Record set section start
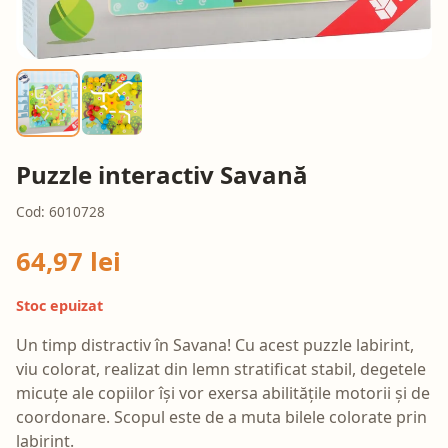
Puzzle interactiv Savană
Cod: 6010728
64,97 lei
Stoc epuizat
Un timp distractiv în Savana! Cu acest puzzle labirint,
viu colorat, realizat din lemn stratificat stabil, degetele
micuțe ale copiilor își vor exersa abilitățile motorii și de
coordonare. Scopul este de a muta bilele colorate prin
labirint.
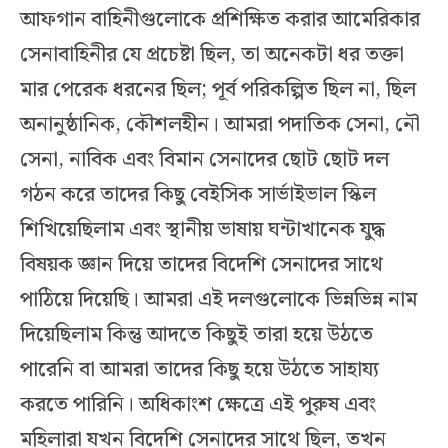
আফগান বাহিনীগুলোকে প্রশিক্ষিত করার আমেরিকার
সেনাবাহিনীর যে প্রচেষ্টা ছিল, তা অনেকটা ধর তক্তা
মার পেরেক ধরনের ছিল; পূর্ব পরিকল্পিত ছিল না, ছিল
অনানুষ্ঠানিক, কৌশলহীন। আমরা পদাতিক সেনা, নৌ
সেনা, নাবিক এবং বিমান সেনাদের ছোট ছোট দল
গঠন করে তাদের কিছু বেইসিক সার্ভাইভাল স্কিল
শিখিয়েছিলাম এবং স্থানীয় ভাষায় ঘন্টাখানেক যুদ্ধ
বিষয়ক জ্ঞান দিয়ে তাদের বিদেশি সেনাদের সাথে
পাঠিয়ে দিয়েছি। আমরা এই দলগুলোকে ভিন্নভিন্ন নাম
দিয়েছিলাম কিন্তু আদতে কিছুই তারা হয়ে উঠতে
পারেনি বা আমরা তাদের কিছু হয়ে উঠতে সাহায্য
করতে পারিনি। অধিকাংশ ক্ষেত্রে এই পুরুষ এবং
মহিলারা যখন বিদেশি সেনাদের সাথে ছিল, তখন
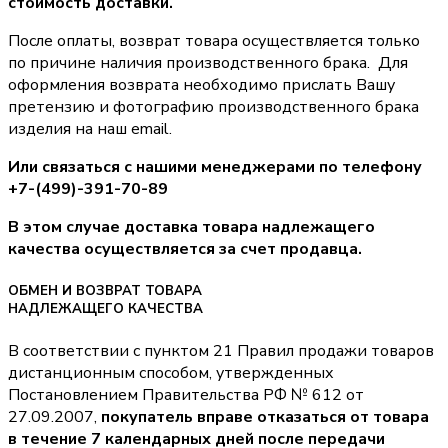
стоимость доставки.
После оплаты, возврат товара осуществляется только
по причине наличия производственного брака. Для
оформления возврата необходимо прислать Вашу
претензию и фотографию производственного брака
изделия на наш email.
Или связаться с нашими менеджерами по телефону
+7-(499)-391-70-89
В этом случае доставка товара надлежащего
качества осуществляется за счет продавца.
ОБМЕН И ВОЗВРАТ ТОВАРА
НАДЛЕЖАЩЕГО КАЧЕСТВА
В соответствии с пунктом 21 Правил продажи товаров
дистанционным способом, утвержденных
Постановлением Правительства РФ № 612 от
27.09.2007,
покупатель вправе отказаться от товара
в течение 7 календарных дней после передачи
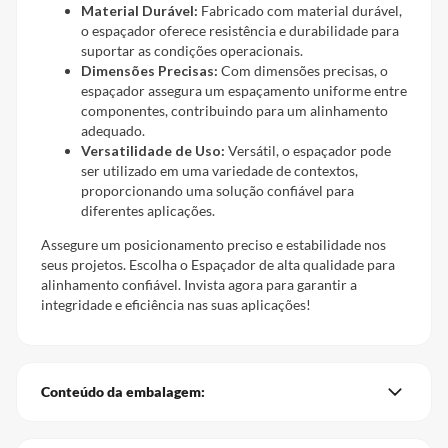
Material Durável:
Fabricado com material durável,
o espaçador oferece resistência e durabilidade para
suportar as condições operacionais.
Dimensões Precisas:
Com dimensões precisas, o
espaçador assegura um espaçamento uniforme entre
componentes, contribuindo para um alinhamento
adequado.
Versatilidade de Uso:
Versátil, o espaçador pode
ser utilizado em uma variedade de contextos,
proporcionando uma solução confiável para
diferentes aplicações.
Assegure um posicionamento preciso e estabilidade nos
seus projetos. Escolha o Espaçador de alta qualidade para
alinhamento confiável. Invista agora para garantir a
integridade e eficiência nas suas aplicações!
Conteúdo da embalagem:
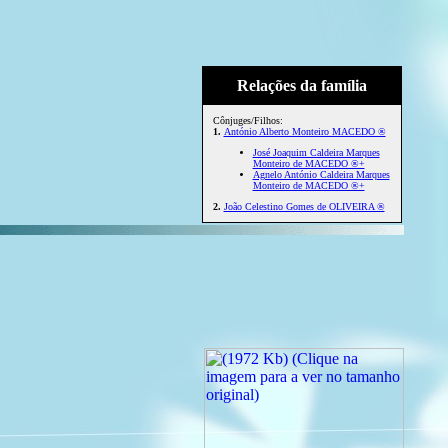
Relações da família
Cônjuges/Filhos:
1.
António Alberto Monteiro MACEDO ®
José Joaquim Caldeira Marques
Monteiro de MACEDO ®+
Agnelo António Caldeira Marques
Monteiro de MACEDO ®+
2.
João Celestino Gomes de OLIVEIRA ®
Record set section end
▸ Problem
The count, and nothing else: how many lines of the entries contain the word "Caldeira"?

▸ Result
2